El centro aparece como un punto de referencia político en el que concurre una variada gama de posiciones políticas e ideológicas que van desde el Partido Liberal de César Gaviria y Humberto de la Calle, hasta el Movimiento por la Dignidad del senador Jorge Enrique Robledo, recientemente desprendido del PDA, pasando por la Alianza Verde de Antonio Navarro, Iván Marulanda y Claudia López, y Compromiso Ciudadano de Sergio Fajardo. En principio, sólo el oportunismo político y el cálculo electorero podrían explicar semejante amalgama, al reverso de la cual aparecen de cuerpo entero sus móviles verdaderos. En realidad, lo que en el fondo los mueve es el propósito de evitar que la encrucijada política del país se resuelva por la izquierda, ya sea a través de un triunfo electoral de esta fuerza política, como viene ocurriendo en varios países de la región, o ya por la vía de una ruptura institucional, producto de un levantamiento revolucionario de los de abajo.
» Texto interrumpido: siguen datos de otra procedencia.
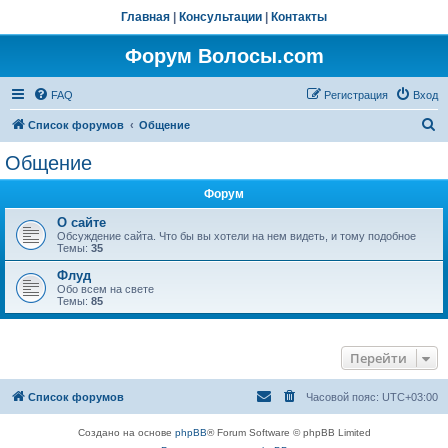
Главная
|
Консультации
|
Контакты
Форум Волосы.com
FAQ
Регистрация
Вход
П
Список форумов
Общение
о
Общение
и
Форум
с
к
О сайте
Обсуждение сайта. Что бы вы хотели на нем видеть, и тому подобное
Темы:
35
Флуд
Обо всем на свете
Темы:
85
Перейти
Список форумов
Часовой пояс:
UTC+03:00
Создано на основе
phpBB
® Forum Software © phpBB Limited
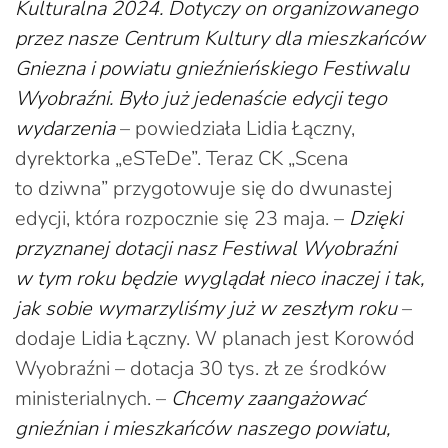
Kulturalna 2024. Dotyczy on organizowanego
przez nasze Centrum Kultury dla mieszkańców
Gniezna i powiatu gnieźnieńskiego Festiwalu
Wyobraźni. Było już jedenaście edycji tego
wydarzenia
– powiedziała Lidia Łączny,
dyrektorka „eSTeDe”. Teraz CK „Scena
to dziwna” przygotowuje się do dwunastej
edycji, która rozpocznie się 23 maja. –
Dzięki
przyznanej dotacji nasz Festiwal Wyobraźni
w tym roku będzie wyglądał nieco inaczej i tak,
jak sobie wymarzyliśmy już w zeszłym roku
–
dodaje Lidia Łączny. W planach jest Korowód
Wyobraźni – dotacja 30 tys. zł ze środków
ministerialnych. –
Chcemy zaangażować
gnieźnian i mieszkańców naszego powiatu,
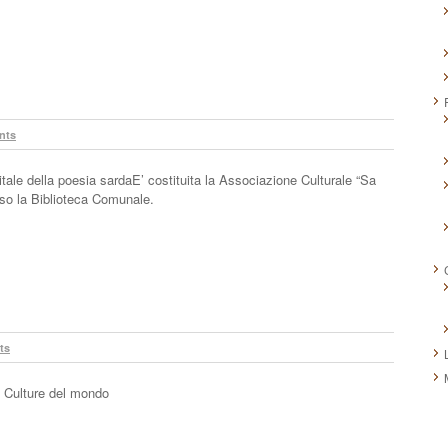
nts
tale della poesia sardaE’ costituita la Associazione Culturale “Sa
sso la Biblioteca Comunale.
ts
 Culture del mondo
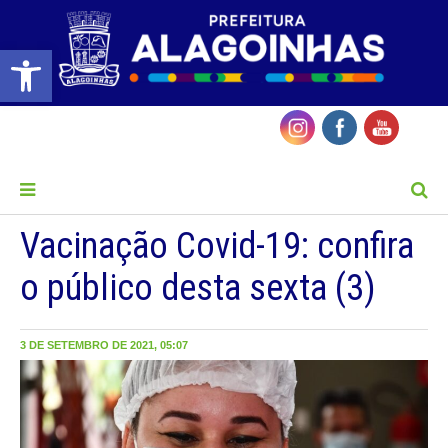
Barra de Ferramentas Aberta
MENU
Vacinação Covid-19: confira
o público desta sexta (3)
3 DE SETEMBRO DE 2021, 05:07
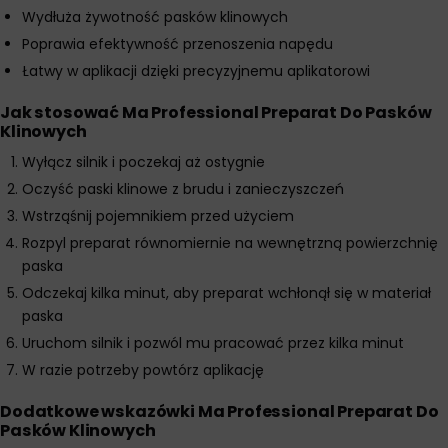
Wydłuża żywotność pasków klinowych
Poprawia efektywność przenoszenia napędu
Łatwy w aplikacji dzięki precyzyjnemu aplikatorowi
Jak stosować Ma Professional Preparat Do Pasków
Klinowych
Wyłącz silnik i poczekaj aż ostygnie
Oczyść paski klinowe z brudu i zanieczyszczeń
Wstrząśnij pojemnikiem przed użyciem
Rozpyl preparat równomiernie na wewnętrzną powierzchnię
paska
Odczekaj kilka minut, aby preparat wchłonął się w materiał
paska
Uruchom silnik i pozwól mu pracować przez kilka minut
W razie potrzeby powtórz aplikację
Dodatkowe wskazówki Ma Professional Preparat Do
Pasków Klinowych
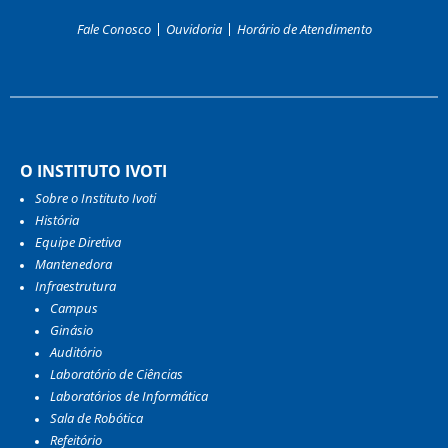
Fale Conosco
Ouvidoria
Horário de Atendimento
O INSTITUTO IVOTI
Sobre o Instituto Ivoti
História
Equipe Diretiva
Mantenedora
Infraestrutura
Campus
Ginásio
Auditório
Laboratório de Ciências
Laboratórios de Informática
Sala de Robótica
Refeitório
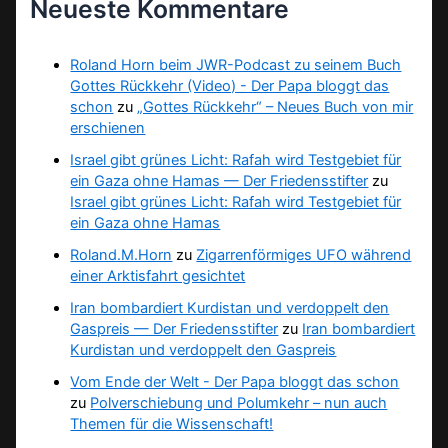
Neueste Kommentare
Roland Horn beim JWR-Podcast zu seinem Buch
Gottes Rückkehr (Video) - Der Papa bloggt das
schon
zu
„Gottes Rückkehr“ – Neues Buch von mir
erschienen
Israel gibt grünes Licht: Rafah wird Testgebiet für
ein Gaza ohne Hamas — Der Friedensstifter
zu
Israel gibt grünes Licht: Rafah wird Testgebiet für
ein Gaza ohne Hamas
Roland.M.Horn
zu
Zigarrenförmiges UFO während
einer Arktisfahrt gesichtet
Iran bombardiert Kurdistan und verdoppelt den
Gaspreis — Der Friedensstifter
zu
Iran bombardiert
Kurdistan und verdoppelt den Gaspreis
Vom Ende der Welt - Der Papa bloggt das schon
zu
Polverschiebung und Polumkehr – nun auch
Themen für die Wissenschaft!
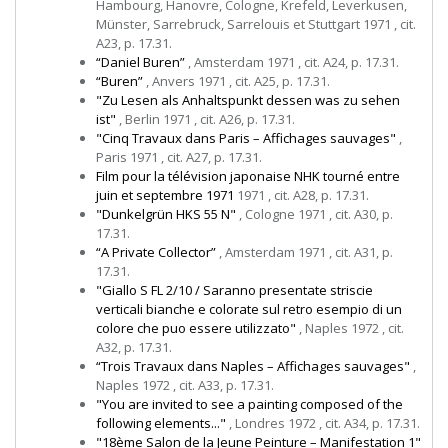
Hambourg, Hanovre, Cologne, Krefeld, Leverkusen,
Münster, Sarrebruck, Sarrelouis et Stuttgart 1971 , cit.
A23, p. 17.31.
“Daniel Buren”
, Amsterdam 1971 , cit. A24, p. 17.31.
“Buren”
, Anvers 1971 , cit. A25, p. 17.31.
"Zu Lesen als Anhaltspunkt dessen was zu sehen
ist"
, Berlin 1971 , cit. A26, p. 17.31.
"Cinq Travaux dans Paris – Affichages sauvages"
,
Paris 1971 , cit. A27, p. 17.31.
Film pour la télévision japonaise NHK tourné entre
juin et septembre 1971
1971 , cit. A28, p. 17.31.
"Dunkelgrün HKS 55 N"
, Cologne 1971 , cit. A30, p.
17.31.
“A Private Collector”
, Amsterdam 1971 , cit. A31, p.
17.31.
"Giallo S FL 2/10 / Saranno presentate striscie
verticali bianche e colorate sul retro esempio di un
colore che puo essere utilizzato"
, Naples 1972 , cit.
A32, p. 17.31.
“Trois Travaux dans Naples – Affichages sauvages"
,
Naples 1972 , cit. A33, p. 17.31.
"You are invited to see a painting composed of the
following elements..."
, Londres 1972 , cit. A34, p. 17.31.
"18ème Salon de la Jeune Peinture – Manifestation 1"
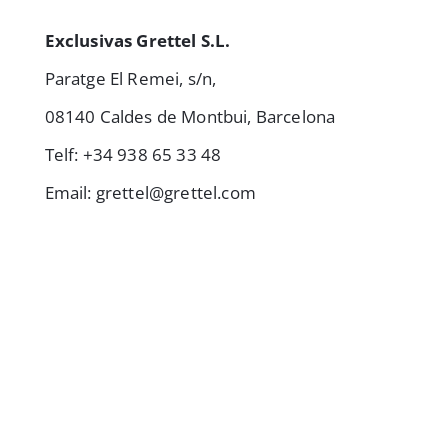
Exclusivas Grettel S.L.
Paratge El Remei, s/n,
08140 Caldes de Montbui, Barcelona
Telf: +34 938 65 33 48
Email: grettel@grettel.com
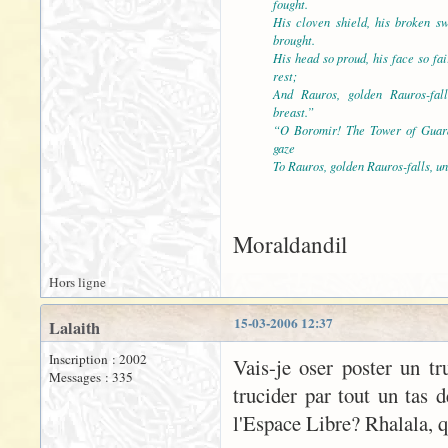
fought.
His cloven shield, his broken sw
brought.
His head so proud, his face so fair
rest;
And Rauros, golden Rauros-fal
breast.”
“O Boromir! The Tower of Guard
gaze
To Rauros, golden Rauros-falls, unt
Moraldandil
Hors ligne
15-03-2006 12:37
Lalaith
Inscription : 2002
Vais-je oser poster un tr
Messages : 335
trucider par tout un tas d
l'Espace Libre? Rhalala, q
En últimas, lo que en realidad representan es una preventiva operación de salvamento del sistema y el statu quo.
Las virtudes con las que se vende el centro ante la opinión pública no son sino verdaderas falacias. Se oferta como virtuosa alternativa a la polarización política representada por los extremos de la derecha y la izquierda. Esta y aquella son colocadas en el mismo lugar y descalificadas como nefastas por igual, lo que no fue óbice para que el Partido Liberal y su jefe actual apoyaran al candidato de la extrema derecha para evitar que, en segunda vuelta, Petro saliera electo en las pasadas presidenciales. En realidad, a quien temía el expresidente Gaviria entonces era a la izquierda y a un triunfo suyo. A los demás les bastó suponer que Petro sería derrotado en esa ocasión, por eso se abstuvieron o votaron en blanco casi todos, lo que desnudó igualmente el mismo temor que movió al jefe del liberalismo.
Para el 2022 la situación no ha cambiado gran cosa. Nada en ellos ha cambiado para pensar que sean distintos esta vez. Frente a los extremos a los que ha llegado el uribato, el resto del espectro político podría calificar de moderado, incluido César Gaviria, el gran gestor y ejecutor del neoliberalismo en los noventa. Podría decirse además que la nómina política del centro casi toda es antiuribista, pero de igual manera hay que advertir que casi toda ella aparece ligada al gran capital, unos más neoliberales que otros, pero impensable que de allí pueda salir una alternativa real a la extrema derecha. Pues, a la final, parece ser que el centro, o algunos sectores del mismo, le temieran más al triunfo de la izquierda que a una reelección de la extrema derecha.